Às voltas e às voltas, continuaram a descer.
Por fim, as escadas desembocaram numa outra sala, de teto plano mas de forma circular. Estalactites gigantescas de cristal estavam suspensas do teto alto como as presas de um colossal animal fossilizado. Brilhavam e iluminavam todo o espaço.
Jake seguiu Bach’uuk, que se dirigiu para outro túnel na ponta mais distante da sala. Parecia que havia mais escadas — que também continuavam para baixo.
Quanto mais para baixo vai este lugar?, pensou Jake. Porém, toda a sua atenção se concentrou na sala. Os seus pés abrandaram. Marika e Pindor mantinham-se perto dele.
No chão, encontrava-se um gigantesco dispositivo. Era uma roda circular feita de ouro puro. Estava pousada no chão na horizontal e estendia-se por cerca de nove metros. A sua borda interior era dentada como uma engrenagem. Uma segunda roda encaixava-se na primeira.
Sob o olhar de Jake, a engrenagem maior rodou alguns graus com um forte estalido, fazendo girar a engrenagem menor no seu interior. Depois parou, como que a marcar o tempo. E talvez estivesse. Jake andou à volta da sua circunferência exterior. Embora não houvesse marcas nela, Jake reconheceu a sua forma.
Seguindo atrás de Jake, Marika também a reconheceu.
— É como a roda do calendário da nossa tribo.
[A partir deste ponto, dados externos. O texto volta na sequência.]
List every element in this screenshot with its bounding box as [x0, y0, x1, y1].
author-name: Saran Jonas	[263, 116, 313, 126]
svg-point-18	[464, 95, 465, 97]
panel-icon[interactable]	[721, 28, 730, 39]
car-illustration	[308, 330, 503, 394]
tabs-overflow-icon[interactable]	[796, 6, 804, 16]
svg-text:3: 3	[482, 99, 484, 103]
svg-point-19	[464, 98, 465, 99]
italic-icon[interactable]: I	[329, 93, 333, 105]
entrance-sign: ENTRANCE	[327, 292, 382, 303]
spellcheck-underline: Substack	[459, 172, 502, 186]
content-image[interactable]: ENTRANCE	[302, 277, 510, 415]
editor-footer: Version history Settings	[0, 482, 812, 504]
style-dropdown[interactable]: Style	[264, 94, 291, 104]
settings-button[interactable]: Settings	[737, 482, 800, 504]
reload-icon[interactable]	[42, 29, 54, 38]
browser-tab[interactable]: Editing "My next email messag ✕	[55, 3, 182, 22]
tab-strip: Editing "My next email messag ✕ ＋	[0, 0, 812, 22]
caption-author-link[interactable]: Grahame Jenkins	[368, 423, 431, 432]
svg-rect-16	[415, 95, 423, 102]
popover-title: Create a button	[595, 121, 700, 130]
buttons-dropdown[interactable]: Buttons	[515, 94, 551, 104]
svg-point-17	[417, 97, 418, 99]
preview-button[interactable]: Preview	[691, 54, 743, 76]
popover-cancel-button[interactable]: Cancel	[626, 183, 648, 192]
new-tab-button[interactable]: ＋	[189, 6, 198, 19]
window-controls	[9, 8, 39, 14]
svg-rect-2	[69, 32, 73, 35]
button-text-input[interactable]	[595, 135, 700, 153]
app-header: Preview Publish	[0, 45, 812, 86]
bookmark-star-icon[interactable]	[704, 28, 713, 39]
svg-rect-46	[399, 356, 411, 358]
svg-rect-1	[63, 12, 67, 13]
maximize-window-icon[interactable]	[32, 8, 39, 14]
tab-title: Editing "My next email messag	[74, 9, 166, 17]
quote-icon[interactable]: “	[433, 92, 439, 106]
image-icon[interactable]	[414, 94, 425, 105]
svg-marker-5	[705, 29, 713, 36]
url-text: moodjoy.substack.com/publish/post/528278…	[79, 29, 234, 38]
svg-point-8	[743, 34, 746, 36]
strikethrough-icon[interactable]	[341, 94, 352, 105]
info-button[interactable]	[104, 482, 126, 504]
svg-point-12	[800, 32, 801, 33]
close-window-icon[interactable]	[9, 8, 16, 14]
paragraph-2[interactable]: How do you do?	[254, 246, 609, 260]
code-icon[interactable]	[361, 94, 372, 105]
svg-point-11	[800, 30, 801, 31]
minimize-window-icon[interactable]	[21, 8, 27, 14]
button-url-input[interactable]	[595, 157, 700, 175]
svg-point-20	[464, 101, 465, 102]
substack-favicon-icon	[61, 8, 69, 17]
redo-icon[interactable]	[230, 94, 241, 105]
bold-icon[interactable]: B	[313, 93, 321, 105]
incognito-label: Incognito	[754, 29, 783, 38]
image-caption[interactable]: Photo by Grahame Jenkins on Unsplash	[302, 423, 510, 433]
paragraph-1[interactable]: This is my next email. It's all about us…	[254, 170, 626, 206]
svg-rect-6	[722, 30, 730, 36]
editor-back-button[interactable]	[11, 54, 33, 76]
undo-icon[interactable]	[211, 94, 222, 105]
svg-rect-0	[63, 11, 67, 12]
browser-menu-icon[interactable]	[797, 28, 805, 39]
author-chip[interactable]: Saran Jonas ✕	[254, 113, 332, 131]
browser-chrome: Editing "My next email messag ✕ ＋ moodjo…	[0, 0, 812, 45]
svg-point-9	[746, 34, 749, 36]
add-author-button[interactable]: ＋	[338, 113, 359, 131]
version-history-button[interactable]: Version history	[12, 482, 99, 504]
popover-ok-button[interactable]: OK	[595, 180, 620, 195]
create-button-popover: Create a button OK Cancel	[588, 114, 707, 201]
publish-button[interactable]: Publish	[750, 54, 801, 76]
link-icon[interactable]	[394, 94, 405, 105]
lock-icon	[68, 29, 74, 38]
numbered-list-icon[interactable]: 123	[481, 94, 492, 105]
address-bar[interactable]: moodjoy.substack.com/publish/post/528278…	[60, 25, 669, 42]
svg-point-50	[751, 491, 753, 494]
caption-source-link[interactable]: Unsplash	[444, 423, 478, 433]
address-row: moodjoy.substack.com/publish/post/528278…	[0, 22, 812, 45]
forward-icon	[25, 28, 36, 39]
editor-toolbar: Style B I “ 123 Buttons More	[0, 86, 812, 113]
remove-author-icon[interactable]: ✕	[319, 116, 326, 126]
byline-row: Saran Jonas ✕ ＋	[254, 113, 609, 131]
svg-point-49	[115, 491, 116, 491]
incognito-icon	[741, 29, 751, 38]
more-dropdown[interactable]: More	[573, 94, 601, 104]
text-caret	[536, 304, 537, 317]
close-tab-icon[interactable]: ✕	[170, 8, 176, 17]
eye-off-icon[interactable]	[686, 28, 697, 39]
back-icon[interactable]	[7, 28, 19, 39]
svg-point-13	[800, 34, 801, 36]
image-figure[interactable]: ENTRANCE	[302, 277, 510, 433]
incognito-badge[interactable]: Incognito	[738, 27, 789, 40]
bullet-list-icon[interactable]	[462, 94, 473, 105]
Jake anuiu. Os maias tinham desenvolvido um calendário muito completo usando rodas que se encaixavam umas nas outras como engrenagens. De novo, perguntou-se o que tinha acontecido primeiro. Teriam os maias construído isto? Ou teria algum antepassado dos maias estado onde eles estavam agora e regressado a casa com o conhecimento? Jake continuou a andar à volta. De acordo com Marika, a pirâmide estava ali muito antes de qualquer das tribos ter chegado, mesmo antes de os neandertais terem feito daquele vale a sua casa. Jake começava a suspeitar que estava a olhar para a possível origem de todo o antigo conhecimento, conhecimento encontrado aqui e levado para as terras natais.
Bach’uuk, que já tinha visto tudo aquilo antes, esperava à entrada do túnel mais afastado.
Jake começou a dirigir-se a ele quando reparou nas paredes curvas da sala. Linha após linha de escrita antiga cobria as paredes do chão ao teto, tão nitidamente gravadas que podiam ter sido cortadas a laser. Jake examinou cuidadosamente a escrita antiga.
Que língua seria aquela? Quem tinha escrito aquilo? Jake passou os dedos sobre as letras. Tinham de ser os construtores da pirâmide. Possivelmente, os mesmos que haviam atraído as Tribos Perdidas da Terra para estas paragens remotas.
Continuou a andar junto à parede e dirigiu-se a Bach’uuk, cujas sobrancelhas se franziam cada vez mais de impaciência. Tinham de se apressar. Porém, ao avançar pela sala, Jake viu um desenho à sua frente. Tinha sido gravado num espaço em branco na parede. Mostrava três círculos com formas salientes, criando um baixo-relevo.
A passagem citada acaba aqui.